The art of cosmetic dentistry involves not only restoring your teeth to full health but also aims to retain the appearance of your smile in its most natural form. A smile which displays the black margins of your crown and filling edges, gaps under your bridge, or metal clasps of your denture could never be aesthetic. Crown margins are best tucked just under the gum line, porcelain bridges are adapted exactly to the gum ridges, and denture clasps are redesigned and positioned discreetly.

Whilst cosmetic dentistry is concerned with correct colours which can serve to camouflage their existence, the fine quality of restorations in the mouth determines the long-term survival of the teeth they aim to preserve. They should all feel smooth and comfortable when they are in the mouth and the precision of their fit is of the highest degree. Their shapes, forms, contours, and sizes should replicate the lost tissues, in order to restore teeth back to their original anatomy, to maintain their original contacts with all neighbouring and opposing teeth. The more perfect they are, the more comfortable, durable and “invisible” they get.

The reason why dental restorations which are indirectly fabricated from a model of your cavities in the dental laboratory often last longer is that the technician is able to contour them precisely. Fillings which are directly made on the chair side and placed into cavities by hand may not give the dentist the luxury of time and the 360 degree view provided by a model, and approximate shaping of them at the chair side often result in oversized fillings which often overflow outside of the cavities to form either overhanging ledges or undersized fillings which fail to fill the cavity completely, creating step-defects around their perimeters. Such ill-fitting and poorly constructed restorations not only looks bad, but they invite food and dental plaque to settle around them to cause recurrent decay, drastically shortening the longevity of the tooth.
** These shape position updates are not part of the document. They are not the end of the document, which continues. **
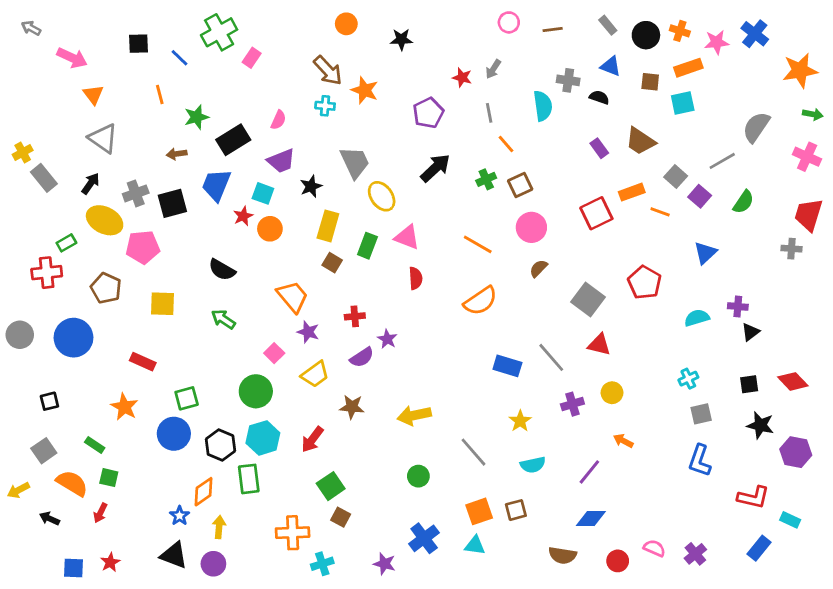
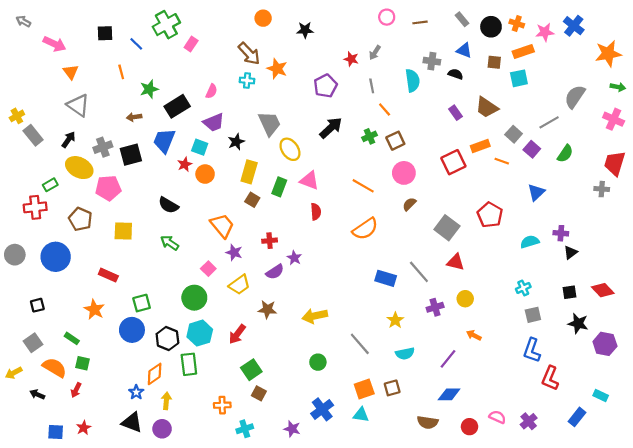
red L-shape: (753, 497) -> (550, 378), moved, turned 100
orange cross: (293, 533) -> (222, 405), size x0.7

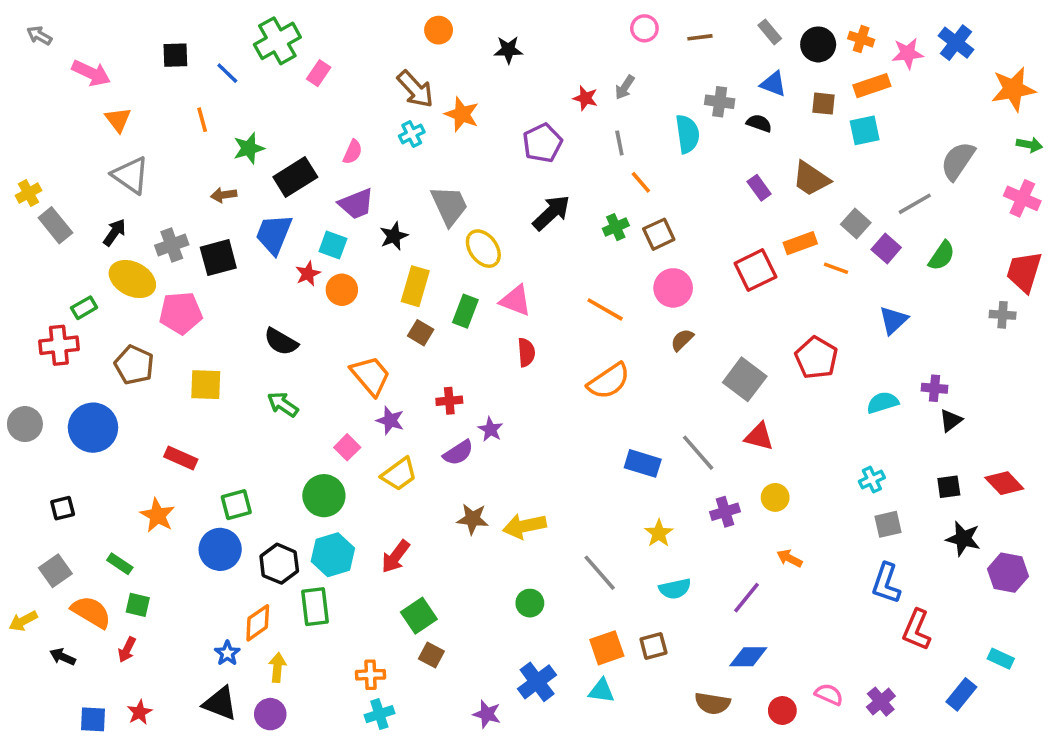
cyan cross: (247, 80) -> (412, 134), turned -32
brown star: (267, 309) -> (473, 519), moved
cyan cross: (245, 429) -> (379, 714), moved

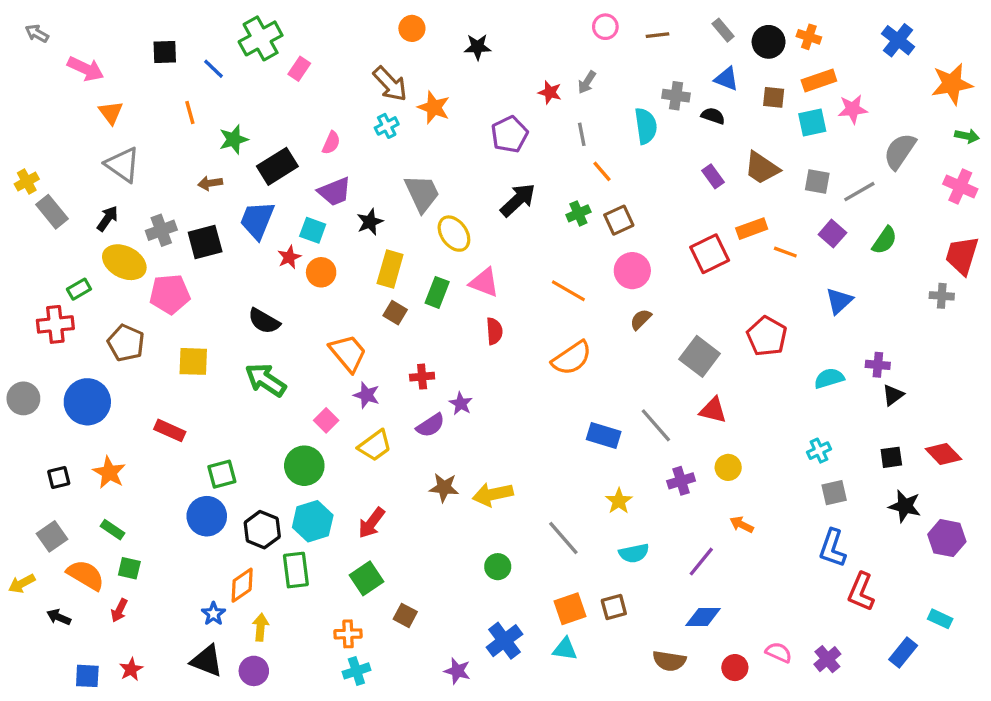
pink star: (908, 53) -> (853, 109), moved
gray square: (856, 223) -> (817, 181), moved, turned -32
green arrow: (283, 404) -> (266, 380), size x1.4
orange star: (157, 515) -> (109, 472), moved
green square: (419, 616) -> (367, 578), moved

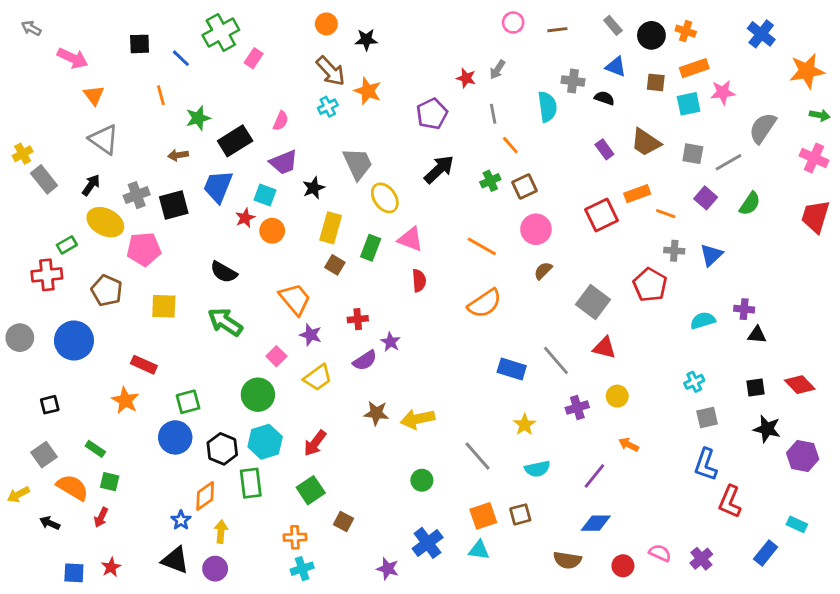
orange circle: (412, 28) -> (326, 24), moved
black star: (478, 47) -> (366, 40), moved
gray cross: (942, 296) -> (674, 251), moved
black triangle: (893, 395) -> (757, 335), turned 42
orange star: (109, 472) -> (125, 400), moved

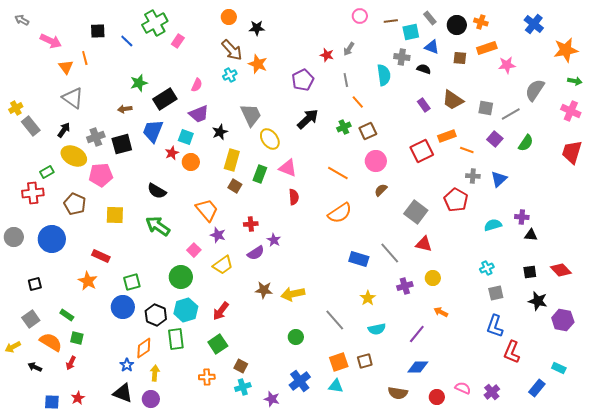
orange line: (161, 95) -> (85, 58), moved
cyan square: (689, 104) -> (411, 32), moved
cyan cross: (302, 569) -> (243, 387), moved

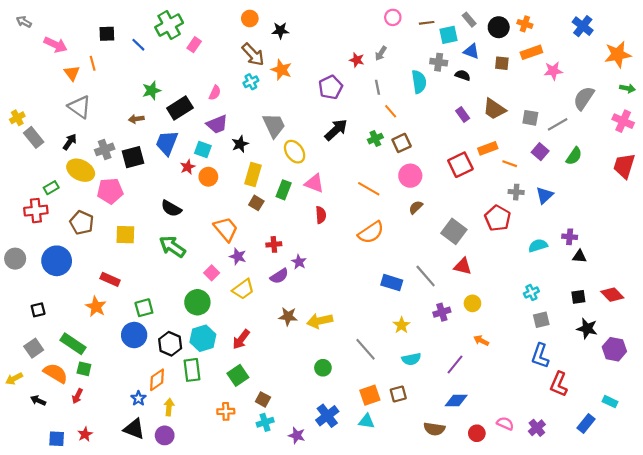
green rectangle: (67, 315) -> (73, 344), size x1.6

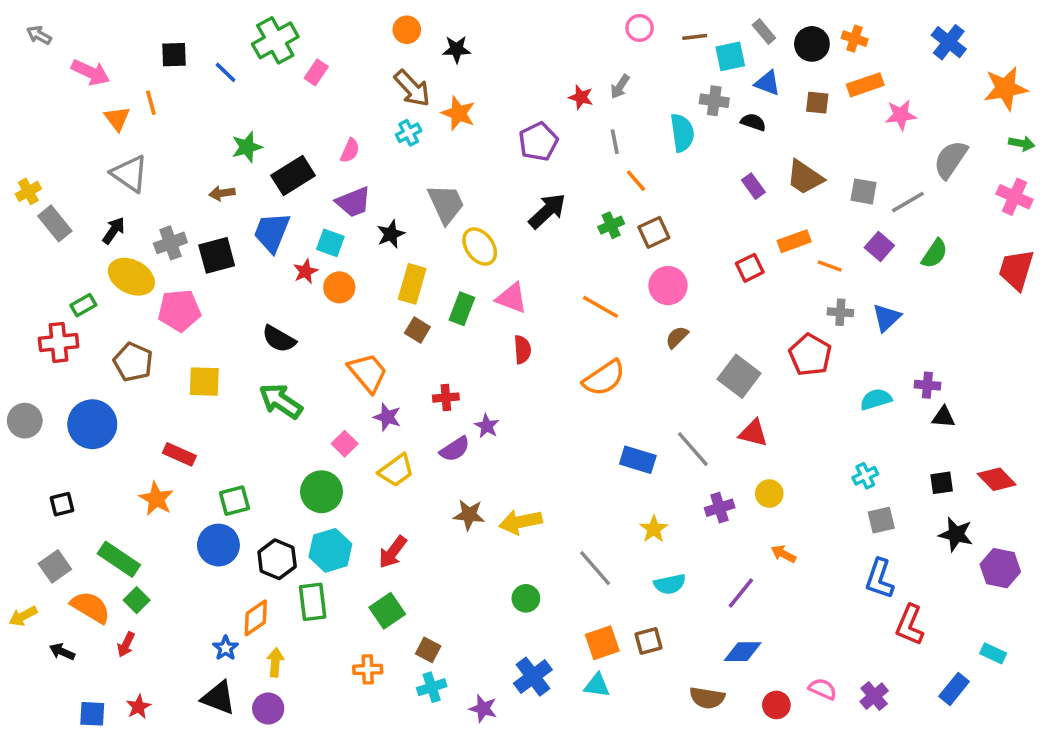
red square: (460, 165) -> (750, 268), size x0.7
green square: (84, 369) -> (137, 600), turned 32

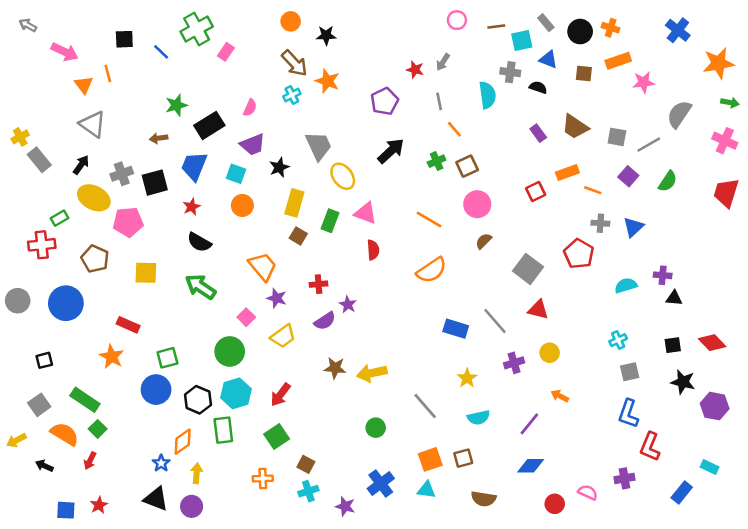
red star: (306, 271) -> (192, 207), moved
purple cross: (874, 696) -> (625, 478), moved, turned 30
brown semicircle: (707, 698) -> (484, 499), moved

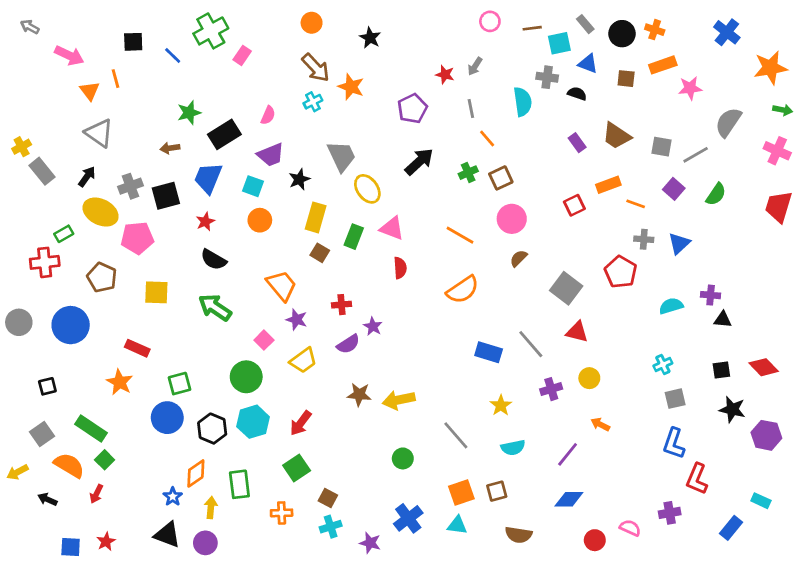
black star: (326, 35) -> (370, 38), moved, turned 30
green rectangle: (223, 430) -> (239, 484), moved

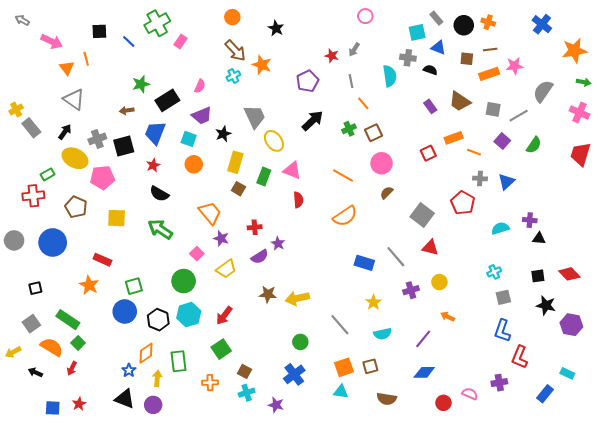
brown line: (532, 28) -> (490, 50), moved
orange rectangle: (663, 65) -> (489, 74), moved
blue cross: (408, 518) -> (294, 374), moved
Blackness around fillings could ruin your smile. The “perfect filling” with perfect fittings do still have fine margins at their edges where they meet the tooth and can still invite the collection of dental plaque, but far less. Once you need to have artificial materials in the mouth, it becomes inescapably important that they and all their many perimeters are swept clean at all times because their existence alone creates new stagnation areas for extra dental plaque to collect.

This is why the gums around crowns tend to bleed more readily than around natural teeth, and fillings tend to have more recurrences of decay underneath them when compared with wholly intact and natural teeth without fillings (virgin teeth), in the same mouth.